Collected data

'''

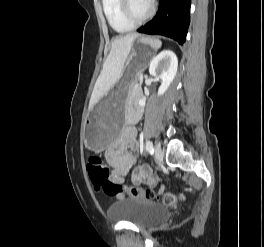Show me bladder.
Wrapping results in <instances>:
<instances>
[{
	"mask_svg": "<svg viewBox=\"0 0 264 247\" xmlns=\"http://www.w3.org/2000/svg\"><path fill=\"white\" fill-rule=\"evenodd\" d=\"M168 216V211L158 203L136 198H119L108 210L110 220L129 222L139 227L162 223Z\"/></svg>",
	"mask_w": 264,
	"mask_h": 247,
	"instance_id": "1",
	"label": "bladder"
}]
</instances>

'''
'''

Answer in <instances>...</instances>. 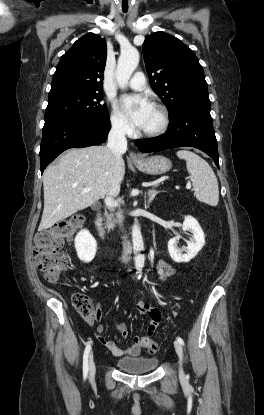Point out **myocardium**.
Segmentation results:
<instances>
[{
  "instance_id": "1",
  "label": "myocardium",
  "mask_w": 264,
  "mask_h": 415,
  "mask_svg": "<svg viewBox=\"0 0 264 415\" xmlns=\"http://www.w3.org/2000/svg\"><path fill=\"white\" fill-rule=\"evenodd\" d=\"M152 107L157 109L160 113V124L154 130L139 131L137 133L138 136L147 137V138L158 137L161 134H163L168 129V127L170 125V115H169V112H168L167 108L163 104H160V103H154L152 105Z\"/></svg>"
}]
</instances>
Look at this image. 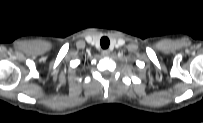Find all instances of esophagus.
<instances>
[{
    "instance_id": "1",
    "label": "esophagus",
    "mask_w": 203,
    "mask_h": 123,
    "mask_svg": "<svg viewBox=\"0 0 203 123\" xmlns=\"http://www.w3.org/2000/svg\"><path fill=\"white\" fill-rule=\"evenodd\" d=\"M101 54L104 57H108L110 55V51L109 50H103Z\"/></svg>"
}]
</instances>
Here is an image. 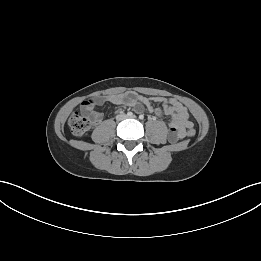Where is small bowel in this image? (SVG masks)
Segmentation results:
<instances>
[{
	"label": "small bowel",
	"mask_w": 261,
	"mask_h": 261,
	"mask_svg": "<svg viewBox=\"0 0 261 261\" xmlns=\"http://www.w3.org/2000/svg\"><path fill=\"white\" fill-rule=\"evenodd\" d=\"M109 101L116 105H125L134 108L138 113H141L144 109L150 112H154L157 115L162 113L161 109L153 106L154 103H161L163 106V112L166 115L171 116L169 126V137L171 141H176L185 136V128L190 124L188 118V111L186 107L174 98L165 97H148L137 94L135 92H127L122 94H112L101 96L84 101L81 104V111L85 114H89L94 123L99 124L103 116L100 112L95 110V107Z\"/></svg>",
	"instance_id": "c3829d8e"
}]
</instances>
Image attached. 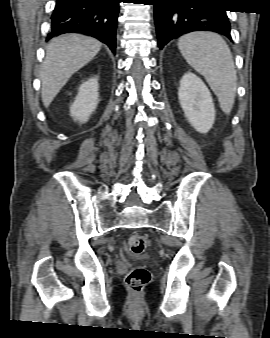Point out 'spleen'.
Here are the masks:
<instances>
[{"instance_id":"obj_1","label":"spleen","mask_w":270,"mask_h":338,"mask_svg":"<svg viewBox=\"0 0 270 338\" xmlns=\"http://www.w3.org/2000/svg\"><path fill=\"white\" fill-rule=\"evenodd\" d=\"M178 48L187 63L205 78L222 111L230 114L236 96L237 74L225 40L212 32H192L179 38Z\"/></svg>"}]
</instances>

'''

Problem details:
Identify the lines above that contain the word "label", then copy them.

Exercise response:
	"label": "bladder"
  "label": "myocardium",
    "label": "esophagus",
	"label": "small bowel",
[{"instance_id":"obj_1","label":"spleen","mask_w":270,"mask_h":338,"mask_svg":"<svg viewBox=\"0 0 270 338\" xmlns=\"http://www.w3.org/2000/svg\"><path fill=\"white\" fill-rule=\"evenodd\" d=\"M178 48L187 63L205 78L222 111L230 114L236 96L237 74L225 40L212 32H192L179 38Z\"/></svg>"}]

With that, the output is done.